(The data)

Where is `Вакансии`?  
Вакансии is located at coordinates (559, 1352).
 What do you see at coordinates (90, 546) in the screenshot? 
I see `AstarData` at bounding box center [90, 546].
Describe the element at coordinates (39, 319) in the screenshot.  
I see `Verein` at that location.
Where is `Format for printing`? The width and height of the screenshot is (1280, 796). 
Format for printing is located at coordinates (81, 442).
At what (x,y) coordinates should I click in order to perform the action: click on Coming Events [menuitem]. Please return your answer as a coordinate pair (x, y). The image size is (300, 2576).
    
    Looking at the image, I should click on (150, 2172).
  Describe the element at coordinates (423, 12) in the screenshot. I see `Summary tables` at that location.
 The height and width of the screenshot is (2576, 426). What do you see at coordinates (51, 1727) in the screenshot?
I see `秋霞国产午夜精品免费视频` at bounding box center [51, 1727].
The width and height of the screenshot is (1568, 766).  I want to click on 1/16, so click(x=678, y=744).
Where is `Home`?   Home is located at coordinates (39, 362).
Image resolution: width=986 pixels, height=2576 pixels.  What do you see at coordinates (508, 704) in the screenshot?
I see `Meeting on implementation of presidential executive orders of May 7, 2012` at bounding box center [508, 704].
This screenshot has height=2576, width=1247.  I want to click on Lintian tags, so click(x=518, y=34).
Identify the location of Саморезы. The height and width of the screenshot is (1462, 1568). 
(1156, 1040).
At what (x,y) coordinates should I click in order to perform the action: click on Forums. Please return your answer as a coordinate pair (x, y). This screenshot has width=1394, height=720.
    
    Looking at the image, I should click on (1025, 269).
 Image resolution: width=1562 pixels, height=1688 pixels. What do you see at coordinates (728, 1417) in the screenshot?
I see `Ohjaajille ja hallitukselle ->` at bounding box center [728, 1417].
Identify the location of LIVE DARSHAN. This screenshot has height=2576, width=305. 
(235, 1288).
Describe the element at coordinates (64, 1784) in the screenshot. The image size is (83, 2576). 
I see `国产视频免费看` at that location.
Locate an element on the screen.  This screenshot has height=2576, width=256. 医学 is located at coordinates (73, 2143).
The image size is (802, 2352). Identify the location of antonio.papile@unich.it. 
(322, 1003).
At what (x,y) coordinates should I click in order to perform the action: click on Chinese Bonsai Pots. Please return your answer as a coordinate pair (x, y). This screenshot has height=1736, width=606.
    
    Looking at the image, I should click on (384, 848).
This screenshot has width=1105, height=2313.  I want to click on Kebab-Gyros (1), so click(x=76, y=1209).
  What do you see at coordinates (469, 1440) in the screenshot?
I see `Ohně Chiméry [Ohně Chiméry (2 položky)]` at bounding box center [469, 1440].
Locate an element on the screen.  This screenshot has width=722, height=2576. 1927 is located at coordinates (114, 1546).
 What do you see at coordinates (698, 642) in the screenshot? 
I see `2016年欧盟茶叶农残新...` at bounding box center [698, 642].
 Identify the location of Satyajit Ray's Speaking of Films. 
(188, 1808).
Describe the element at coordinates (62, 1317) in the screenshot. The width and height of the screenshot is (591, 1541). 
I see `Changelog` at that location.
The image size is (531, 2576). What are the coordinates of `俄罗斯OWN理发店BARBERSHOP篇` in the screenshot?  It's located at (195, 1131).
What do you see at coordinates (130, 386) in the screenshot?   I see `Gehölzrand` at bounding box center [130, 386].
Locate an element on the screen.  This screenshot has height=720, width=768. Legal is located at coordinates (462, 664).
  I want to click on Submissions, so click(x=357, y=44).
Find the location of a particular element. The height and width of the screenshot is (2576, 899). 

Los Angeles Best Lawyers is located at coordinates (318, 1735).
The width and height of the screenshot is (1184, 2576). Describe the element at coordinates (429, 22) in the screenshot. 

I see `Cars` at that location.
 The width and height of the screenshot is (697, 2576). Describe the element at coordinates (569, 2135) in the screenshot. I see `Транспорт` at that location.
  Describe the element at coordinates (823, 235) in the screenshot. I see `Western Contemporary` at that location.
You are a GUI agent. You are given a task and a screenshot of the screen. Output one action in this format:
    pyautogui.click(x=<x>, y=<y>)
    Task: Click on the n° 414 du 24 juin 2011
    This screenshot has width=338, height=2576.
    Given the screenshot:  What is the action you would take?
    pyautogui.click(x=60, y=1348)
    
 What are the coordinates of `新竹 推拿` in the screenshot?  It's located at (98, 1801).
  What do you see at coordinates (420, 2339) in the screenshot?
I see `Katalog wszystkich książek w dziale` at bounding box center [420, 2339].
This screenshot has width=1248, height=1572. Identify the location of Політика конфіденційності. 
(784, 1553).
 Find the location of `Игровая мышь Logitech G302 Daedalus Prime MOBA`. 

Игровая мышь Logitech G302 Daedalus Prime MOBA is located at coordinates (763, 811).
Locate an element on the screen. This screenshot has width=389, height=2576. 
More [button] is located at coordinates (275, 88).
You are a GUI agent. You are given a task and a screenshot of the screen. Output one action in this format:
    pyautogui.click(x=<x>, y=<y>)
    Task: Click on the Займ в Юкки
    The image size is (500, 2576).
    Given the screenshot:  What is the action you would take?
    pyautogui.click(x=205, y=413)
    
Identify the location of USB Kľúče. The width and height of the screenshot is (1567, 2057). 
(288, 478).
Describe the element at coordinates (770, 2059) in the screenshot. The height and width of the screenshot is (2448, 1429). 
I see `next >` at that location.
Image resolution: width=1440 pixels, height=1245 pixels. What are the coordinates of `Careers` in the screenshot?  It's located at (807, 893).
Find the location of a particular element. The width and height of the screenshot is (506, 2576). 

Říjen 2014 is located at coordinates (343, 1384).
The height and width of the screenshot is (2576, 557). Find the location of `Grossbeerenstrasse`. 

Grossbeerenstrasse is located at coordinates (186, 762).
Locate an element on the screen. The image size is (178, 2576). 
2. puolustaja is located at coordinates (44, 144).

(End The data)

### Task to carry out
Every record, word for word, must be returned.

### Answer area
Where is `Вакансии`?  
Вакансии is located at coordinates (559, 1352).
 What do you see at coordinates (90, 546) in the screenshot? 
I see `AstarData` at bounding box center [90, 546].
Describe the element at coordinates (39, 319) in the screenshot.  
I see `Verein` at that location.
Where is `Format for printing`? The width and height of the screenshot is (1280, 796). 
Format for printing is located at coordinates (81, 442).
At what (x,y) coordinates should I click in order to perform the action: click on Coming Events [menuitem]. Please return your answer as a coordinate pair (x, y). The image size is (300, 2576).
    
    Looking at the image, I should click on (150, 2172).
  Describe the element at coordinates (423, 12) in the screenshot. I see `Summary tables` at that location.
 The height and width of the screenshot is (2576, 426). What do you see at coordinates (51, 1727) in the screenshot?
I see `秋霞国产午夜精品免费视频` at bounding box center [51, 1727].
The width and height of the screenshot is (1568, 766).  I want to click on 1/16, so click(x=678, y=744).
Where is `Home`?   Home is located at coordinates (39, 362).
Image resolution: width=986 pixels, height=2576 pixels.  What do you see at coordinates (508, 704) in the screenshot?
I see `Meeting on implementation of presidential executive orders of May 7, 2012` at bounding box center [508, 704].
This screenshot has height=2576, width=1247.  I want to click on Lintian tags, so click(x=518, y=34).
Identify the location of Саморезы. The height and width of the screenshot is (1462, 1568). 
(1156, 1040).
At what (x,y) coordinates should I click in order to perform the action: click on Forums. Please return your answer as a coordinate pair (x, y). This screenshot has width=1394, height=720.
    
    Looking at the image, I should click on (1025, 269).
 Image resolution: width=1562 pixels, height=1688 pixels. What do you see at coordinates (728, 1417) in the screenshot?
I see `Ohjaajille ja hallitukselle ->` at bounding box center [728, 1417].
Identify the location of LIVE DARSHAN. This screenshot has height=2576, width=305. 
(235, 1288).
Describe the element at coordinates (64, 1784) in the screenshot. The image size is (83, 2576). 
I see `国产视频免费看` at that location.
Locate an element on the screen.  This screenshot has height=2576, width=256. 医学 is located at coordinates (73, 2143).
The image size is (802, 2352). Identify the location of antonio.papile@unich.it. 
(322, 1003).
At what (x,y) coordinates should I click in order to perform the action: click on Chinese Bonsai Pots. Please return your answer as a coordinate pair (x, y). This screenshot has height=1736, width=606.
    
    Looking at the image, I should click on (384, 848).
This screenshot has width=1105, height=2313.  I want to click on Kebab-Gyros (1), so click(x=76, y=1209).
  What do you see at coordinates (469, 1440) in the screenshot?
I see `Ohně Chiméry [Ohně Chiméry (2 položky)]` at bounding box center [469, 1440].
Locate an element on the screen.  This screenshot has width=722, height=2576. 1927 is located at coordinates (114, 1546).
 What do you see at coordinates (698, 642) in the screenshot? 
I see `2016年欧盟茶叶农残新...` at bounding box center [698, 642].
 Identify the location of Satyajit Ray's Speaking of Films. 
(188, 1808).
Describe the element at coordinates (62, 1317) in the screenshot. The width and height of the screenshot is (591, 1541). 
I see `Changelog` at that location.
The image size is (531, 2576). What are the coordinates of `俄罗斯OWN理发店BARBERSHOP篇` in the screenshot?  It's located at (195, 1131).
What do you see at coordinates (130, 386) in the screenshot?   I see `Gehölzrand` at bounding box center [130, 386].
Locate an element on the screen.  This screenshot has height=720, width=768. Legal is located at coordinates (462, 664).
  I want to click on Submissions, so click(x=357, y=44).
Find the location of a particular element. The height and width of the screenshot is (2576, 899). 

Los Angeles Best Lawyers is located at coordinates (318, 1735).
The width and height of the screenshot is (1184, 2576). Describe the element at coordinates (429, 22) in the screenshot. 

I see `Cars` at that location.
 The width and height of the screenshot is (697, 2576). Describe the element at coordinates (569, 2135) in the screenshot. I see `Транспорт` at that location.
  Describe the element at coordinates (823, 235) in the screenshot. I see `Western Contemporary` at that location.
You are a GUI agent. You are given a task and a screenshot of the screen. Output one action in this format:
    pyautogui.click(x=<x>, y=<y>)
    Task: Click on the n° 414 du 24 juin 2011
    This screenshot has width=338, height=2576.
    Given the screenshot:  What is the action you would take?
    pyautogui.click(x=60, y=1348)
    
 What are the coordinates of `新竹 推拿` in the screenshot?  It's located at (98, 1801).
  What do you see at coordinates (420, 2339) in the screenshot?
I see `Katalog wszystkich książek w dziale` at bounding box center [420, 2339].
This screenshot has width=1248, height=1572. Identify the location of Політика конфіденційності. 
(784, 1553).
 Find the location of `Игровая мышь Logitech G302 Daedalus Prime MOBA`. 

Игровая мышь Logitech G302 Daedalus Prime MOBA is located at coordinates (763, 811).
Locate an element on the screen. This screenshot has width=389, height=2576. 
More [button] is located at coordinates (275, 88).
You are a GUI agent. You are given a task and a screenshot of the screen. Output one action in this format:
    pyautogui.click(x=<x>, y=<y>)
    Task: Click on the Займ в Юкки
    The image size is (500, 2576).
    Given the screenshot:  What is the action you would take?
    pyautogui.click(x=205, y=413)
    
Identify the location of USB Kľúče. The width and height of the screenshot is (1567, 2057). 
(288, 478).
Describe the element at coordinates (770, 2059) in the screenshot. The height and width of the screenshot is (2448, 1429). 
I see `next >` at that location.
Image resolution: width=1440 pixels, height=1245 pixels. What are the coordinates of `Careers` in the screenshot?  It's located at (807, 893).
Find the location of a particular element. The width and height of the screenshot is (506, 2576). 

Říjen 2014 is located at coordinates (343, 1384).
The height and width of the screenshot is (2576, 557). Find the location of `Grossbeerenstrasse`. 

Grossbeerenstrasse is located at coordinates (186, 762).
Locate an element on the screen. The image size is (178, 2576). 
2. puolustaja is located at coordinates (44, 144).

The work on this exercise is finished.